Forgiveness and Holistic Healing: Nature Wisdom on Letting Go
We hold on to memories about ways that someone has hurt us or hurt someone we love. Or perhaps we are the one who did the hurting. We struggle to forgive others and ourselves. Forgiveness takes an act of the will that sometimes does not come easily. Nature wisdom can help us see forgiveness as a way of letting go.
Holistic healing through forgiveness is both a paradox and a gift.
Forgiveness is a gift that brings healing to the giver and to the world. We see an external world of pain and suffering and forgive the thought that our Creator wills this pain for others. We feel an internal world of pain and suffering and forgive the thought that our Creator wills this pain for us. We think about how to see a hurtful act or situation from another person’s perspective. We release our expectations for an apology or changed behavior. It is a paradox that forgiveness heals your own mind, as well as the minds of those you forgive. Forgiveness brings the gift of healing to body, mind and spirit. Forgiveness is a way of letting go.
Nature wisdom shows us the link between letting go and growth.
Bulbs planted deep in the soil of an earthly womb remind us that letting go is about darkness and mystery. Only through this dark process can bulbs grow and emerge as the springtime harbingers of new life. Rose bushes require pruning. Pruning is also a way of letting go. Pruning creates strength and new growth, but only if done wisely. Nature shows us the link between letting go and growth. But often we refuse to let go. We lack trust and fear uncertainty. Sometimes the events in our lives help us with letting go. They force us to face darkness and mystery. But they also build courage and strength for the journey ahead. Letting go is part of spiritual growth.
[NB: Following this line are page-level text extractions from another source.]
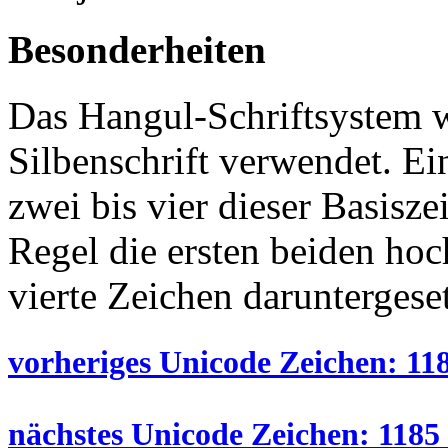
Besonderheiten
Das Hangul-Schriftsystem w
Silbenschrift verwendet. Ein
zwei bis vier dieser Basisz
Regel die ersten beiden hoch
vierte Zeichen daruntergese
vorheriges Unicode Zeichen: 118
nächstes Unicode Zeichen: 1185 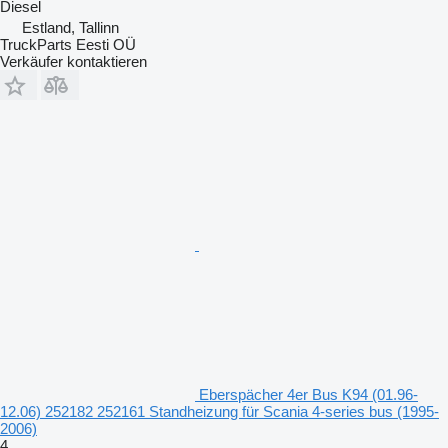
Diesel
Estland, Tallinn
TruckParts Eesti OÜ
Verkäufer kontaktieren
Eberspächer 4er Bus K94 (01.96-
12.06) 252182 252161 Standheizung für Scania 4-series bus (1995-
2006)
4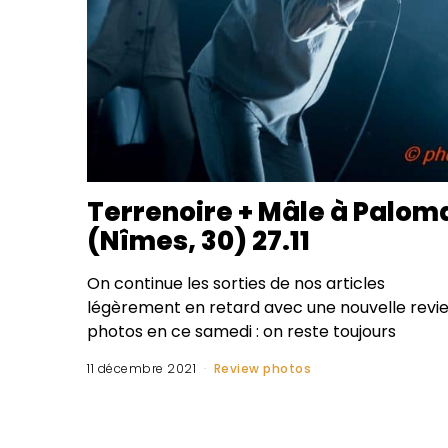
Terrenoire + Mâle à Palom
(Nîmes, 30) 27.11
On continue les sorties de nos articles
légèrement en retard avec une nouvelle revi
photos en ce samedi : on reste toujours
11 décembre 2021
Review photos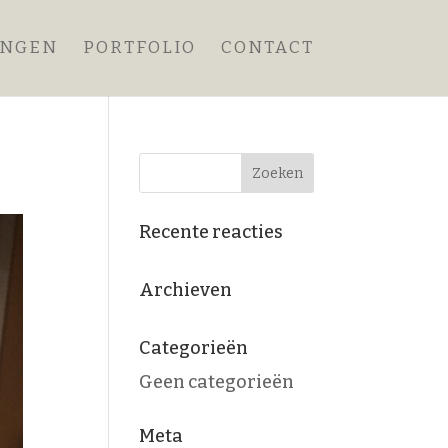
ANGEN
PORTFOLIO
CONTACT
Recente reacties
Archieven
Categorieën
Geen categorieën
Meta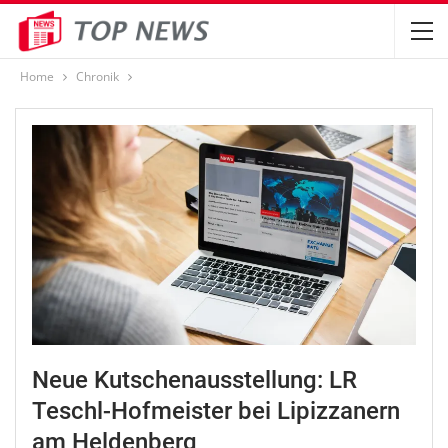
Home
Chronik
Neue Kutschenausstellung: LR
Teschl-Hofmeister bei Lipizzanern
am Heldenberg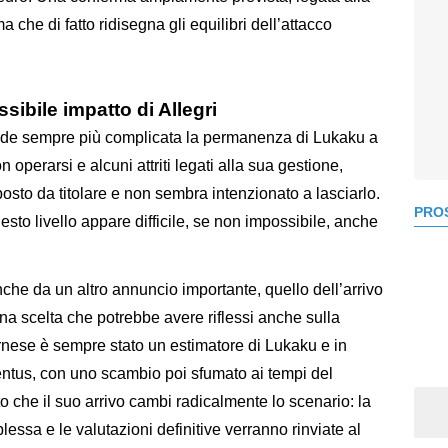
che di fatto ridisegna gli equilibri dell’attacco
sibile impatto di Allegri
nde sempre più complicata la permanenza di Lukaku a
n operarsi e alcuni attriti legati alla sua gestione,
sto da titolare e non sembra intenzionato a lasciarlo.
PROS
sto livello appare difficile, se non impossibile, anche
nche da un altro annuncio importante, quello dell’arrivo
na scelta che potrebbe avere riflessi anche sulla
vornese è sempre stato un estimatore di Lukaku e in
ventus, con uno scambio poi sfumato ai tempi del
o che il suo arrivo cambi radicalmente lo scenario: la
essa e le valutazioni definitive verranno rinviate al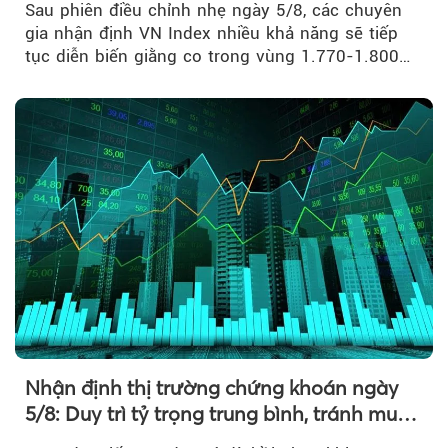
Sau phiên điều chỉnh nhẹ ngày 5/8, các chuyên
gia nhận định VN Index nhiều khả năng sẽ tiếp
tục diễn biến giằng co trong vùng 1.770-1.800
điểm....
Nhận định thị trường chứng khoán ngày
5/8: Duy trì tỷ trọng trung bình, tránh mua
đuổi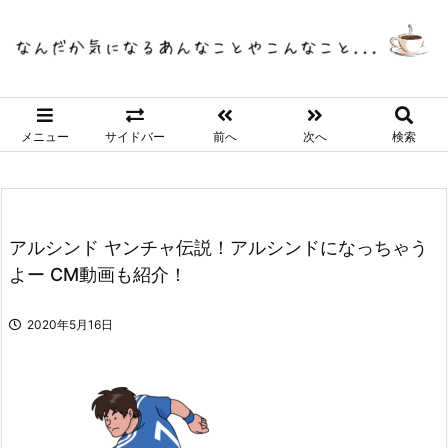
メニュー
サイドバー
前へ
次へ
検索
アルシンド ヤンチャ伝説！アルシンドになっちゃう
よー CM動画も紹介！
2020年5月16日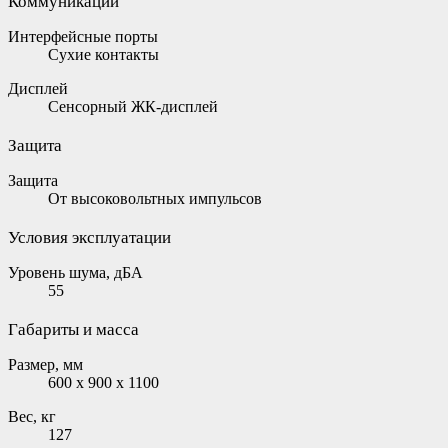
Коммуникации
Интерфейсные порты
Сухие контакты
Дисплей
Сенсорный ЖК-дисплей
Защита
Защита
От высоковольтных импульсов
Условия эксплуатации
Уровень шума, дБА
55
Габариты и масса
Размер, мм
600 x 900 x 1100
Вес, кг
127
Science and nature wisdom reveal the benefits of letting go.
Doctors now recognize negative emotions as risk factors for illness, such as heart attack and stroke. According to a recent study, about 30% of 200 stroke patients experienced strong negative emotions, such as fear or anger, in the two hours preceding the onset of symptoms. Nature images show us the need to let go for growth. They can help us change our response to stressful people and situations. And science shows us the need to do so.
Letting go is at the heart of any spiritual journey, yet we cling with such tenacity to our petty wills and our need for control. We wrestle in vain with the question, “Why?” We forget that change and mystery are present in nature and present in our lives. They are an integral part of all growth, along with timing and resilience. Letting go is an act of faith.